Get people off the streets, reestablish the appearance of normality, make it easier for the police to seem to do what everyone thinks they’re supposed to do (which they often, even usually, do).  But when it comes to a break-point over principle, as in this case, as in the case of Ferguson, as in so many cases of late, they will default to establishing and preserving Order.

I point this out so there can be less failure to interpret actions that defy expectations.

Holding the police department up to ridicule, recording them doing clearly unjustified if not illegal things in pursuit of this function, further erodes their mission—to preserve ORDER. Respect or at least fear is essential for that, because if no one believes the police are working for them, why should anyone do what they say?

On the other side is the gross mishandling of cases like this one where prosecutors aimed for an impossible target.  I’m not saying the charges brought against Stockley were wrong, only that, on a practical level, they were not achievable.  (The Justice Department—Obama’s Justice Department—knew this and decided not to prosecute.  Frustrating, but there it is.)  First degree murder is difficult to prove and get convictions on at the best of times.  With an officer-involved-shooting, you might as well send  Bilbo into the case without a ring and nothing but a slingshot.  The lesser charge brought, Armed Criminal Action, was more likely, but since they were bundled together the judge was able to vacate both at once.

But even before this, there seems to be a dearth of more ground-level legal actions that ought to take place before something  like this blows up into a media circus.  Something simpler, seemingly innocuous, something that might get a lot of folks to say “Well, what the hell does that do?”

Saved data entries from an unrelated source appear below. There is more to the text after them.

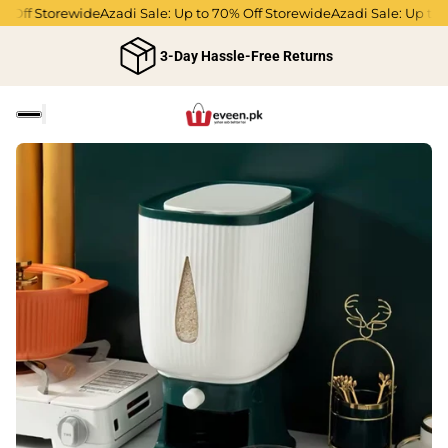
Off Storewide
Azadi Sale: Up to 70% Off Storewide
Azadi Sale: Up to 70
3-Day Hassle-Free Returns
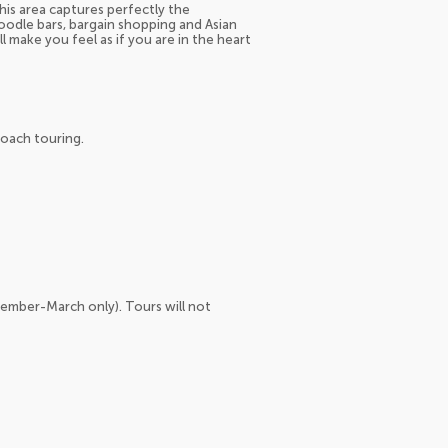
his area captures perfectly the
noodle bars, bargain shopping and Asian
l make you feel as if you are in the heart
coach touring.
vember-March only). Tours will not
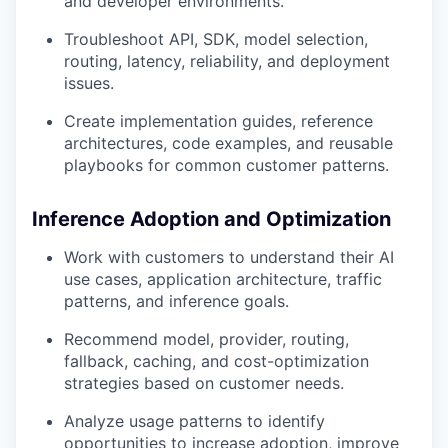
and developer environments.
Troubleshoot API, SDK, model selection,
routing, latency, reliability, and deployment
issues.
Create implementation guides, reference
architectures, code examples, and reusable
playbooks for common customer patterns.
Inference Adoption and Optimization
Work with customers to understand their AI
use cases, application architecture, traffic
patterns, and inference goals.
Recommend model, provider, routing,
fallback, caching, and cost-optimization
strategies based on customer needs.
Analyze usage patterns to identify
opportunities to increase adoption, improve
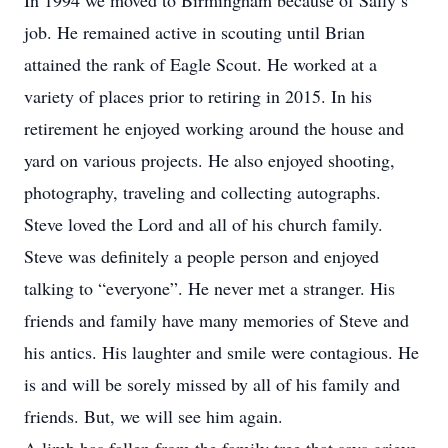
In 1994 we moved to Birmingham because of Sally’s
job. He remained active in scouting until Brian
attained the rank of Eagle Scout. He worked at a
variety of places prior to retiring in 2015. In his
retirement he enjoyed working around the house and
yard on various projects. He also enjoyed shooting,
photography, traveling and collecting autographs.
Steve loved the Lord and all of his church family.
Steve was definitely a people person and enjoyed
talking to “everyone”. He never met a stranger. His
friends and family have many memories of Steve and
his antics. His laughter and smile were contagious. He
is and will be sorely missed by all of his family and
friends. But, we will see him again.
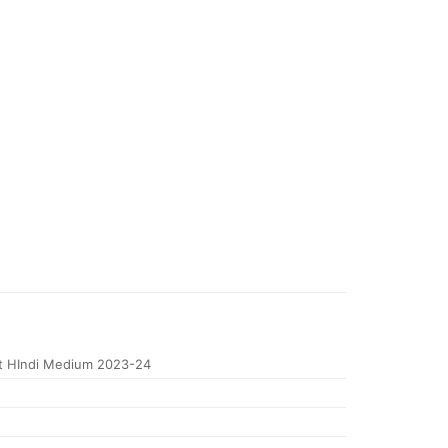
t HIndi Medium 2023-24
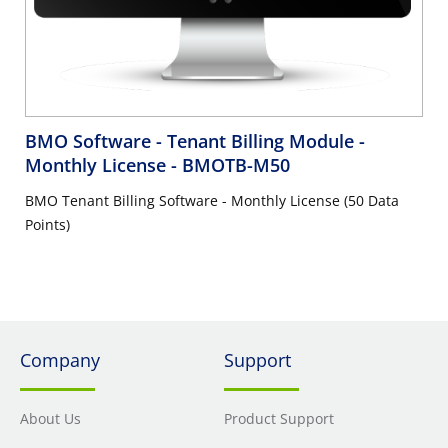
BMO Software - Tenant Billing Module -
Monthly License
- BMOTB-M50
BMO Tenant Billing Software - Monthly License (50 Data
Points)
Company
Support
About Us
Product Support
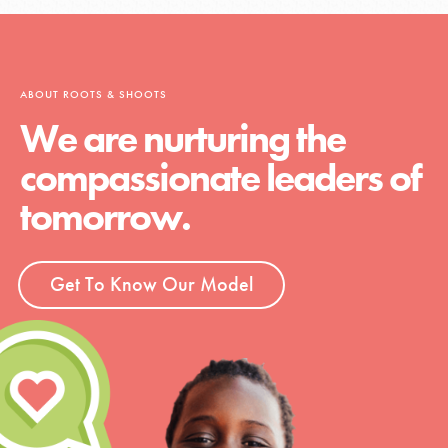
ABOUT ROOTS & SHOOTS
We are nurturing the
compassionate leaders of
tomorrow.
Get To Know Our Model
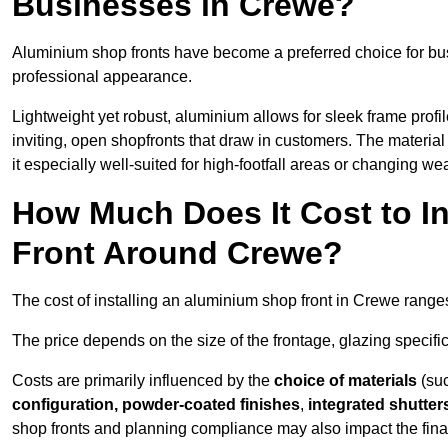
Businesses in Crewe?
Aluminium shop fronts have become a preferred choice for bu
professional appearance.
Lightweight yet robust, aluminium allows for sleek frame profi
inviting, open shopfronts that draw in customers. The material 
it especially well-suited for high-footfall areas or changing we
How Much Does It Cost to I
Front Around Crewe?
The cost of installing an aluminium shop front in Crewe rang
The price depends on the size of the frontage, glazing specific
Costs are primarily influenced by the
choice of materials
(suc
configuration, powder-coated finishes
,
integrated shutter
shop fronts and planning compliance may also impact the final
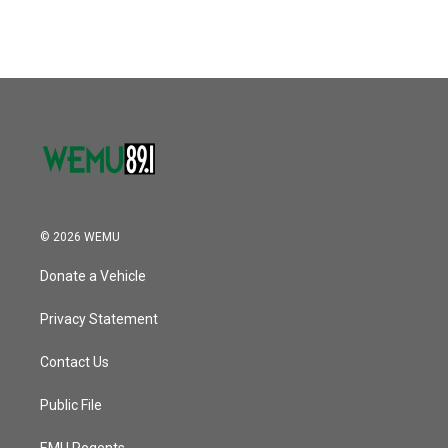
© 2026 WEMU
Donate a Vehicle
Privacy Statement
Contact Us
Public File
EMU Regents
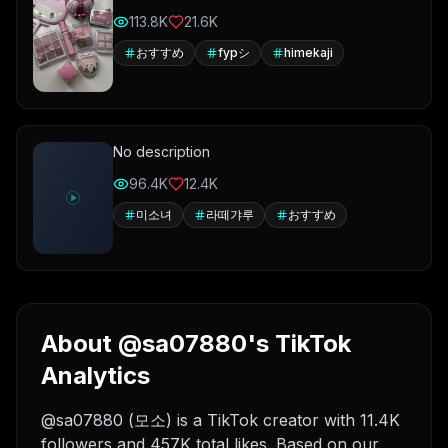
113.8K
21.6K
おすすめ
fypシ
himekaji
No description
96.4K
12.4K
미소녀
라떼갸루
おすすめ
About @sa07880's TikTok
Analytics
@sa07880 (모소) is a TikTok creator with 11.4K
followers and 457K total likes. Based on our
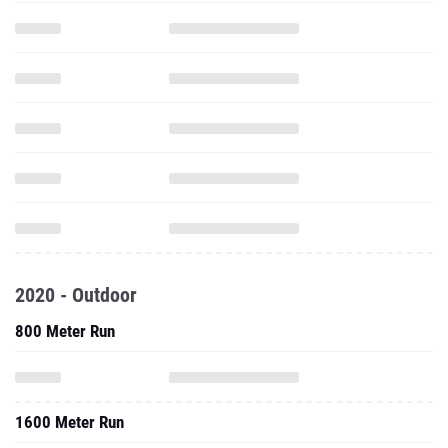
2020 - Outdoor
800 Meter Run
1600 Meter Run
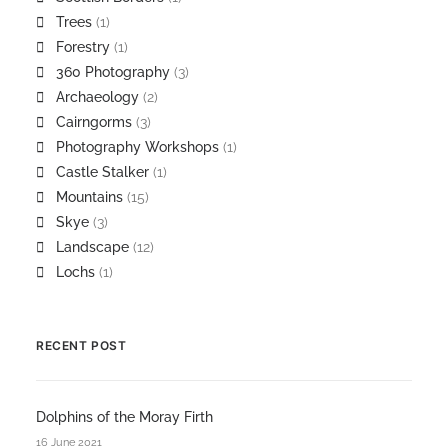
Trees
(1)
Forestry
(1)
360 Photography
(3)
Archaeology
(2)
Cairngorms
(3)
Photography Workshops
(1)
Castle Stalker
(1)
Mountains
(15)
Skye
(3)
Landscape
(12)
Lochs
(1)
RECENT POST
Dolphins of the Moray Firth
16 June 2021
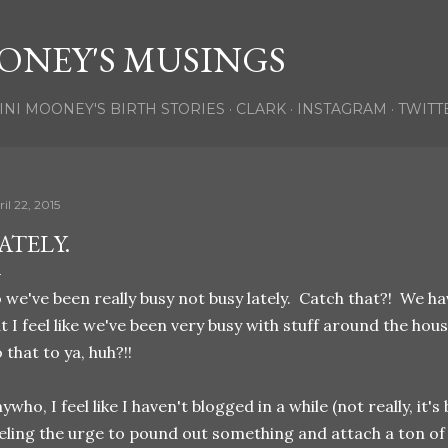
Skip to main content
ONEY'S MUSINGS
INI MOONEY'S BIRTH STORIES
CLARK
INSTAGRAM
TWITT
il 22, 2015
ATELY.
 we've been really busy not busy lately. Catch that?! We ha
t I feel like we've been very busy with stuff around the hou
 that to ya, huh?!!
ywho, I feel like I haven't blogged in a while (not really, it's b
eling the urge to pound out something and attach a ton of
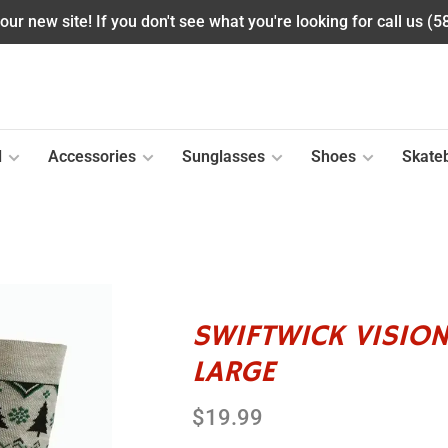
ur new site! If you don't see what you're looking for call us (
l
Accessories
Sunglasses
Shoes
Skate
SWIFTWICK VISION
LARGE
$19.99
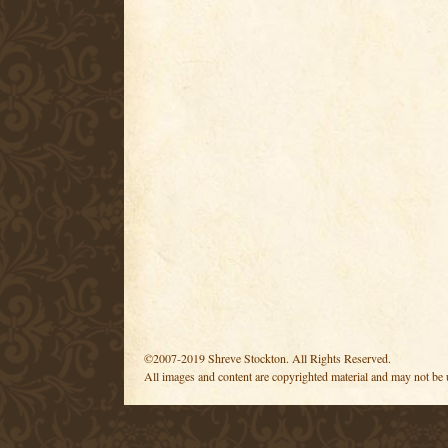
©2007-2019 Shreve Stockton. All Rights Reserved.
All images and content are copyrighted material and may not be 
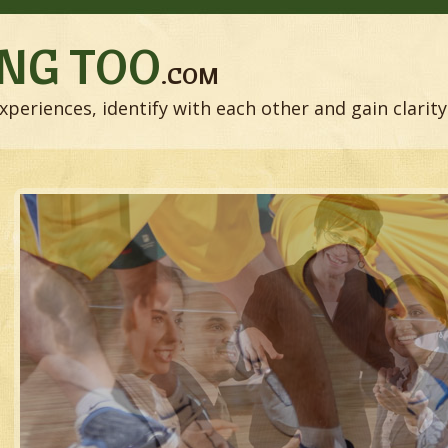
NG TOO
.COM
xperiences, identify with each other and gain clarity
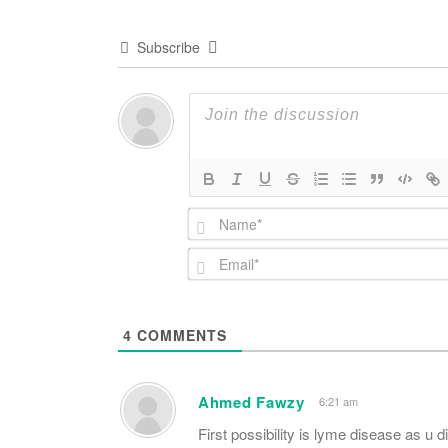
Subscribe
4
COMMENTS
Ahmed Fawzy
6:21 am
First possibility is lyme disease as u 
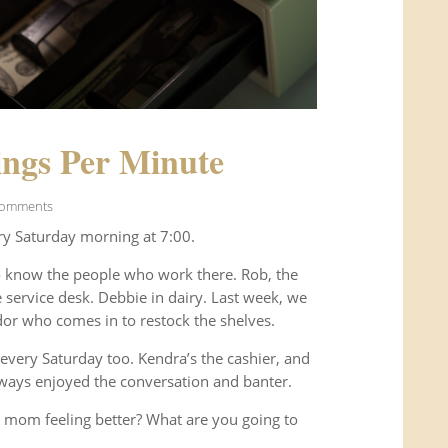
ngs Per Minute
Comments
ry Saturday morning at 7:00.
o know the people who work there. Rob, the
service desk. Debbie in dairy. Last week, we
or who comes in to restock the shelves.
every Saturday too. Kendra’s the cashier, and
ways enjoyed the conversation and banter.
 mom feeling better? What are you going to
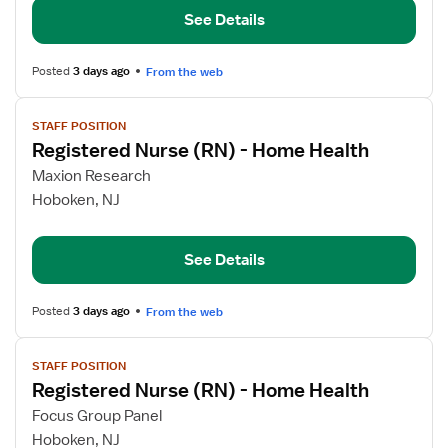
(RN)
See Details
-
Home
Health
Posted
3 days ago
From the web
View
STAFF POSITION
job
Registered Nurse (RN) - Home Health
details
for
Maxion Research
Registered
Hoboken, NJ
Nurse
(RN)
See Details
-
Home
Health
Posted
3 days ago
From the web
View
STAFF POSITION
job
Registered Nurse (RN) - Home Health
details
for
Focus Group Panel
Registered
Hoboken, NJ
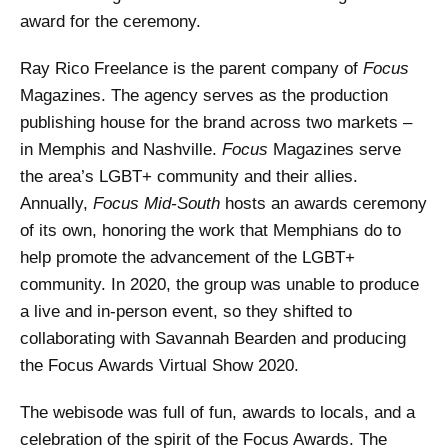
award for the ceremony.
Ray Rico Freelance is the parent company of
Focus
Magazines. The agency serves as the production
publishing house for the brand across two markets –
in Memphis and Nashville.
Focus
Magazines serve
the area’s LGBT+ community and their allies.
Annually,
Focus Mid-South
hosts an awards ceremony
of its own, honoring the work that Memphians do to
help promote the advancement of the LGBT+
community. In 2020, the group was unable to produce
a live and in-person event, so they shifted to
collaborating with Savannah Bearden and producing
the Focus Awards Virtual Show 2020.
The webisode was full of fun, awards to locals, and a
celebration of the spirit of the Focus Awards. The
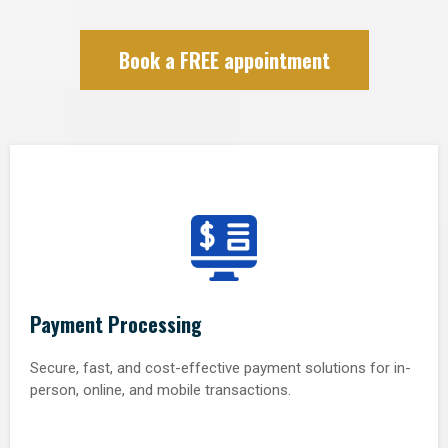
Book a FREE appointment
Payment Processing
Secure, fast, and cost-effective payment solutions for in-
person, online, and mobile transactions.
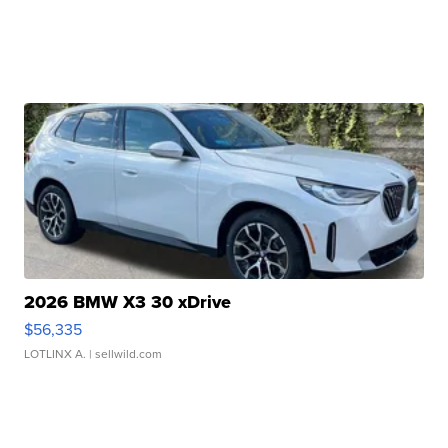
2026 BMW X3 30 xDrive
$56,335
LOTLINX A.
| sellwild.com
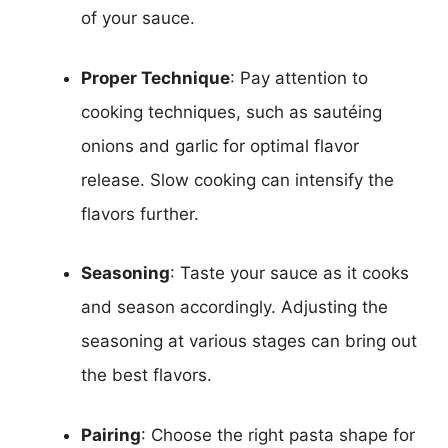
of your sauce.
Proper Technique
: Pay attention to
cooking techniques, such as sautéing
onions and garlic for optimal flavor
release. Slow cooking can intensify the
flavors further.
Seasoning
: Taste your sauce as it cooks
and season accordingly. Adjusting the
seasoning at various stages can bring out
the best flavors.
Pairing
: Choose the right pasta shape for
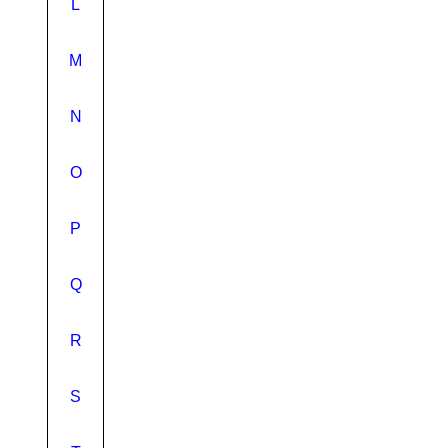
L
M
N
O
P
Q
R
S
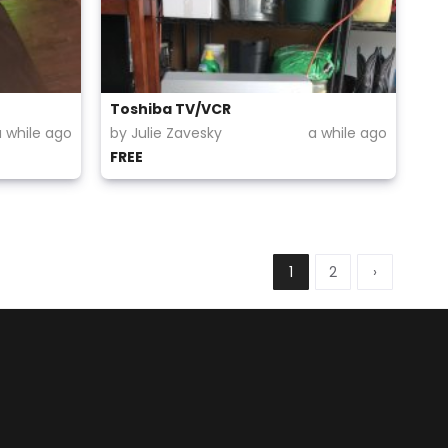
Toshiba TV/VCR
a while ago
by Julie Zavesky
a while ago
FREE
1
2
›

Like passing an ordnance requiring police to apologize when they get something wrong.

Yeah, I know, doesn’t sound like much.  But it would begin to lay the foundation of a kind of community-responsive accountability that would eventually lead to a healthier relationship between the community and its police.  Because when they bash in the wrong door, arrest the wrong person, abuse someone illegally, without an apology we tell them that they’re doing what we want them to do.  When some cop shoots someone’s dog “just because” and no apology is forthcoming, we tell the police they are above civility. Outside community.

The second thing I think should be done is reinstate the requirement that cops must live in the community they serve.  Allowing them to live elsewhere severs connection and ultimately accountability. You might as well call them what they are, then: hired guns.

These smaller things may not seem as significant as convicting a cop who steps so far over the mark that it makes national news, but without them, going for the gold ring with a murder conviction is made to fail and bring out the divisions on the street and promote the ugliness of realizing, if we did not already know, that the police, at the end of the day, are not there to serve Joe Smith.  They serve The People. But what does that mean?  Its means a vast aggregate that is faceless, unindividuated, impersonal, something that once you are separated from it and become an individual, you no longer are the subject of their service.  The People is a useless concept on the street, because The People aren’t there when the shit goes down—just some poor human being and an armed representative whose basic mission is and always has been to preserve ORDER.

Which kind of makes a community into a giant classroom and the citizens students who are required to sit quietly at their desks and maintain the illusion of conformity so the teacher can appear to be doing a Good Job.